Rien n’aurait pu plus le surprendre. Un vélo mais tellement étrange. Tellement…différent. Il était entièrement noir, tranchant avec le blanc virginal de tous les autres vélos alignés le long de la rue. Noir et brillant. Avec une selle en cuir, plus grande, sans panier et sans numéro au guidon, mais avec des pneus plus larges, incroyablement propres, et, luxe ultime, deux rétroviseurs et une lumière à l’avant.
Marc leva un regard ahuri sur son ami, qui n’avait cessé de sourire. Enfin, il put à nouveau parler.
- Mais qu’est ce que c’est ?
- Un vélo, je crois ! lança Paul, hilare.
- Je vois bien que c’est un vélo, reprit Marc, mais comment…
- J’en sais rien. Je l’ai trouvé devant chez moi en rentrant tout à l’heure.
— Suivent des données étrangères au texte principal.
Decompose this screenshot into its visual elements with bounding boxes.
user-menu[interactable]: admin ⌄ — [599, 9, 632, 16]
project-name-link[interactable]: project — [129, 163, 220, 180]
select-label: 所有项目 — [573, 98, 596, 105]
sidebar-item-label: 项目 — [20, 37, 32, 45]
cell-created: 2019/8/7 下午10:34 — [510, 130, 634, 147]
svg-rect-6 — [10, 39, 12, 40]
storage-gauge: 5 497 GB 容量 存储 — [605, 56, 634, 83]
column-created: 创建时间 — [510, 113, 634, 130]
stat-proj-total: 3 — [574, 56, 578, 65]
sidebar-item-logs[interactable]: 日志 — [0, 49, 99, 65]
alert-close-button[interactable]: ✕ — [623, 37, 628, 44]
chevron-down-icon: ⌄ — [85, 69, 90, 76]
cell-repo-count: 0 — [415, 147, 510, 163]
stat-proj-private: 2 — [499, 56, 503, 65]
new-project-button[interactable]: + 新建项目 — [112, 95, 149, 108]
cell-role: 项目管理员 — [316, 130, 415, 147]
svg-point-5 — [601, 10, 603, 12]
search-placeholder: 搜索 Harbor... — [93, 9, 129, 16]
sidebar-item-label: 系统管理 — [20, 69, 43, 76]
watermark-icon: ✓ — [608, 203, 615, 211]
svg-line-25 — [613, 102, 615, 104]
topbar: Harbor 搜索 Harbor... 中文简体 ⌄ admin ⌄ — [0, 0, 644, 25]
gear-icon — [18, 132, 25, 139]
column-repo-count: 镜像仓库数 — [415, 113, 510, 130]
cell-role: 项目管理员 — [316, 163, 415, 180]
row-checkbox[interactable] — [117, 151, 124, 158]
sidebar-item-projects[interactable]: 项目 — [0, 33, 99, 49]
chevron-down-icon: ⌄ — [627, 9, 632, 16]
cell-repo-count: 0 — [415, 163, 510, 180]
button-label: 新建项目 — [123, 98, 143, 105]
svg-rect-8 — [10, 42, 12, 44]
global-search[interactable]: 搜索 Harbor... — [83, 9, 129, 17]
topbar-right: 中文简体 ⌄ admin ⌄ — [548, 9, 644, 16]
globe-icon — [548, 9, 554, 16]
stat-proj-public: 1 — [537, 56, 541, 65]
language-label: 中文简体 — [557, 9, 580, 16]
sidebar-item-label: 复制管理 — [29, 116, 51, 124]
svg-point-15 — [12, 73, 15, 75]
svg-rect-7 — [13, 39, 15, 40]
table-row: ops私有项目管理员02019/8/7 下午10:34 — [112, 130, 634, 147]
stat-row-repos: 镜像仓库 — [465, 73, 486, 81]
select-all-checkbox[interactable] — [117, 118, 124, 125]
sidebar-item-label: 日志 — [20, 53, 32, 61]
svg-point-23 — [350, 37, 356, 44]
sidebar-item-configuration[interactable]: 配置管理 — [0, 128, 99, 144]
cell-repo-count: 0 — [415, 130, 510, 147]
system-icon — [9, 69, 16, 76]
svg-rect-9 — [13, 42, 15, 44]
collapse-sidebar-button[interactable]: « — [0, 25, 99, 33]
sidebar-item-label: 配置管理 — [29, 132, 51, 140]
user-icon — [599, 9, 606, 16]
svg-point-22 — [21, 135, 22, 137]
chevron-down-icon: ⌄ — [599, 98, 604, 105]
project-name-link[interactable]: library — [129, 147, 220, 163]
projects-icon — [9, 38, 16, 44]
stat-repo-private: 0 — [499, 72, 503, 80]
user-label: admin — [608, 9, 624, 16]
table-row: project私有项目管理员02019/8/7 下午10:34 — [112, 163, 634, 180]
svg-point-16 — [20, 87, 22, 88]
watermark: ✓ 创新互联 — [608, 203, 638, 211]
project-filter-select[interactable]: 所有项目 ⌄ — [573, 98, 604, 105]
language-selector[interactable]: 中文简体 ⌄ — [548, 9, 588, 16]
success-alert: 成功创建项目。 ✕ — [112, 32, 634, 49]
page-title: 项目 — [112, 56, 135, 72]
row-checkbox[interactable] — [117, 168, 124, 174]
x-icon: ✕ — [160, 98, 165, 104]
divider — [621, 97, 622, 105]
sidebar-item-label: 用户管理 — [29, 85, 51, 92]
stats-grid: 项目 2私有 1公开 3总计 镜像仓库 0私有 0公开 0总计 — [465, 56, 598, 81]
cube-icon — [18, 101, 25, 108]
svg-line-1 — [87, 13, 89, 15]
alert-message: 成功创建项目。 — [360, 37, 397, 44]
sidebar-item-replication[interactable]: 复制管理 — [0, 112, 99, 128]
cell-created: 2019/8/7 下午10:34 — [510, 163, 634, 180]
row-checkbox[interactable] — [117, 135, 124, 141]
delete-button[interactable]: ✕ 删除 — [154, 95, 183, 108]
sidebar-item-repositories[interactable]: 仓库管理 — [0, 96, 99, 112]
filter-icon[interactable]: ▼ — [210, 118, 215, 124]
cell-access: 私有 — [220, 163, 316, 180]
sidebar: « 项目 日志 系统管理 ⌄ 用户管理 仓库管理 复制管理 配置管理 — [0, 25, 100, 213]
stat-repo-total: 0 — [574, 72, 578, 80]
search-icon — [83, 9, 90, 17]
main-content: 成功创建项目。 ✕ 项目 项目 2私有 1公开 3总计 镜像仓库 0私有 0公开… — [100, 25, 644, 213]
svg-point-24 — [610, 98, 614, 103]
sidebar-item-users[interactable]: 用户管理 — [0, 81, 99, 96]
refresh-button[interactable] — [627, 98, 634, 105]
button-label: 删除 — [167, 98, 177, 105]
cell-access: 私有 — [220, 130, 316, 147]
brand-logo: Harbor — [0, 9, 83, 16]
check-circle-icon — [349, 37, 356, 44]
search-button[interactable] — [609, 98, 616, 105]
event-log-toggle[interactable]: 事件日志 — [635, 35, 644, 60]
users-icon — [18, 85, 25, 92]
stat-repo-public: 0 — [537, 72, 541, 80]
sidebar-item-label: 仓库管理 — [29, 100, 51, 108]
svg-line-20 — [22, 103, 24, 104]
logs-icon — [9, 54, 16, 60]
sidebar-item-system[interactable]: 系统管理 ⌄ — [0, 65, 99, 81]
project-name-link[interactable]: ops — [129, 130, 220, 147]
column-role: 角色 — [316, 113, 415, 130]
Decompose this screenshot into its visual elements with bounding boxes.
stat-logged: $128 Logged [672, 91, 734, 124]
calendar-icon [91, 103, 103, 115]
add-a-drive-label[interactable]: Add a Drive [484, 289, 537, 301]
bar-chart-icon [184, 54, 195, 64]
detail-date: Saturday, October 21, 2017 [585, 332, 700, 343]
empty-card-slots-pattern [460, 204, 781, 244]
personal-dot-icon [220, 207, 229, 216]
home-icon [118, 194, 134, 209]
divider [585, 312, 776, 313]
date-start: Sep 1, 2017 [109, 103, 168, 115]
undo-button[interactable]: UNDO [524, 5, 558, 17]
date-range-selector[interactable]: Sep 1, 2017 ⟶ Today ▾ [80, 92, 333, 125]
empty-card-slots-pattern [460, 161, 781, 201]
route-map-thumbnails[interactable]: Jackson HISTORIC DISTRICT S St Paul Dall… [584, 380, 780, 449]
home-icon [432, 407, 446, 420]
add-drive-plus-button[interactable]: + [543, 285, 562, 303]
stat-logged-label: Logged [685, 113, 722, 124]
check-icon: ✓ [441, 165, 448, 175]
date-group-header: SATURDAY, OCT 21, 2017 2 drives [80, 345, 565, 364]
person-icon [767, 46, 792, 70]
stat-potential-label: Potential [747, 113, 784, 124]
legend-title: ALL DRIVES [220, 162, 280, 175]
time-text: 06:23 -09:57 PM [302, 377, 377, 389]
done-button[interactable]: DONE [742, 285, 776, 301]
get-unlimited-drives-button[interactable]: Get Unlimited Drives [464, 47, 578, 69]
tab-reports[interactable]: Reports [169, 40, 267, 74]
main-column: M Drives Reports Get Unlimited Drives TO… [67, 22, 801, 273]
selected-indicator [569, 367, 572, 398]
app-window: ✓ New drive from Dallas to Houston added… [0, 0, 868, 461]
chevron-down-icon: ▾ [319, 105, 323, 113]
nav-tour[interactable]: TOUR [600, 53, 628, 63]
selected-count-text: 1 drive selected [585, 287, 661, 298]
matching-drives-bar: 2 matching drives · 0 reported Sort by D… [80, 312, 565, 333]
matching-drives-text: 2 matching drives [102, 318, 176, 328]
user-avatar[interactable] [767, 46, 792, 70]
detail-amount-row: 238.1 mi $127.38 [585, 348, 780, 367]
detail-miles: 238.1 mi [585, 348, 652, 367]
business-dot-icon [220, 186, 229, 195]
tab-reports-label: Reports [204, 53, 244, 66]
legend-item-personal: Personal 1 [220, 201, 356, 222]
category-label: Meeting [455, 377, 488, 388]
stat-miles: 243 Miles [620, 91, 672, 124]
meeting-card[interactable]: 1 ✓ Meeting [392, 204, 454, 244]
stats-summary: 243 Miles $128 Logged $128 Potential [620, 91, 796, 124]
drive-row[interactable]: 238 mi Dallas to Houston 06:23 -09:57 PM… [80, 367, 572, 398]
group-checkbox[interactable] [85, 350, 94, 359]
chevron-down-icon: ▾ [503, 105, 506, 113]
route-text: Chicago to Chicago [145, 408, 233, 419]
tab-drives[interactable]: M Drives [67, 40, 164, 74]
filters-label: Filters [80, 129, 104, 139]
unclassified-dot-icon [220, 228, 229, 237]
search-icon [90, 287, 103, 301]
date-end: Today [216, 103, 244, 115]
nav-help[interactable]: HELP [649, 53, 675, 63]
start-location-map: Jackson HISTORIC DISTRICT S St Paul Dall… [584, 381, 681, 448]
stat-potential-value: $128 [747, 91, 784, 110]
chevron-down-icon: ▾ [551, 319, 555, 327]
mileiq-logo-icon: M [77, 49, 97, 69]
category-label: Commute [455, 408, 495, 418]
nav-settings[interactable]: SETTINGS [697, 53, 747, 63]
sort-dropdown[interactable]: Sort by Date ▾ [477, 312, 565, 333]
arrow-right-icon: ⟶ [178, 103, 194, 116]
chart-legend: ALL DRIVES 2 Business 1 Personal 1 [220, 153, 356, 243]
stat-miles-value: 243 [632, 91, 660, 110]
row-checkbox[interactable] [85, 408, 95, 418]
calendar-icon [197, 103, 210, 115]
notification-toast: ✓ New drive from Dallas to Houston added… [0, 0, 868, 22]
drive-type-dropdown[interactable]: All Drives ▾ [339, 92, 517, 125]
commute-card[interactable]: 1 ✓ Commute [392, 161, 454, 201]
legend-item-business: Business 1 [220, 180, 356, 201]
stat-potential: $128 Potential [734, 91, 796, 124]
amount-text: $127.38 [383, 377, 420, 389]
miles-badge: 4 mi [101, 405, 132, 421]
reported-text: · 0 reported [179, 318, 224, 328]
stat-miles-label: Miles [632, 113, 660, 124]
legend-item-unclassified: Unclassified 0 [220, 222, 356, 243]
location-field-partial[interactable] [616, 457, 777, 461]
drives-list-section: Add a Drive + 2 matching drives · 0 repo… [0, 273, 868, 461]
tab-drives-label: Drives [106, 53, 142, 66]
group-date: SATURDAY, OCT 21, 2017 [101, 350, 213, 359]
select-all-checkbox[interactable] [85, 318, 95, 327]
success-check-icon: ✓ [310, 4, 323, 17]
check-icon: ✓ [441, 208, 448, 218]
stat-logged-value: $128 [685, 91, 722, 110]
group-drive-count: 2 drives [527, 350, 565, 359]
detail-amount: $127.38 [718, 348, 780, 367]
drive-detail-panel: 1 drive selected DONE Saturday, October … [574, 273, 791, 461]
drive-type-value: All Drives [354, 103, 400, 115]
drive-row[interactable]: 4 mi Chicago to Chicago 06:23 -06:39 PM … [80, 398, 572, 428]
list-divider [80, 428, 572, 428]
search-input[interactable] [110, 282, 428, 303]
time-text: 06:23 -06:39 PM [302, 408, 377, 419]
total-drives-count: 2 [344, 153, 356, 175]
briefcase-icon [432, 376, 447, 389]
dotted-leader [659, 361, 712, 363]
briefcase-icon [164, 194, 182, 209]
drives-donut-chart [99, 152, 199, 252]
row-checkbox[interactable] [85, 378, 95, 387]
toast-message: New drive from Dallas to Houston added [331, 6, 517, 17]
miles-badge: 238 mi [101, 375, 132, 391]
Il a sacrément de la gueule en tout cas !
Marc ne savait que penser. Il n’avait jamais entendu parler de ce type de deux-roues et l’anniversaire de Paul n’arrivait que dans deux mois.
- Je vais faire un tour sur la colline avec, continuait Paul. Un vélo pareil, ce n’est pas fait pour rester au garage et j’ai toujours eu envie de voir derrière cette fichue colline.
Marc sursauta et plongea son regard dans celui de son ami.
- Déconne pas, Paul. Tu sais très bien que…
- Que « curiosité et envie sont mères de tous les vices » ? le coupa Paul, narquois. C’est bon, j’ai bien retenu la leçon. Mais je ne vois pas pourquoi je n’aurai pas le droit d’essayer ce vélo et d’aller voir derrière cette colline.
- C’est interdit, Paul, et il vaut mieux ne pas tenter le coup, tu le sais bien. Aller, essaya de le raisonner Marc, laisse ce vélo là où il est et viens donc boire un verre chez un moi.
Paul jeta un dernier regard étrange au deux-roues puis sourit à son ami.
- Ok, dit-il. Va pour un verre !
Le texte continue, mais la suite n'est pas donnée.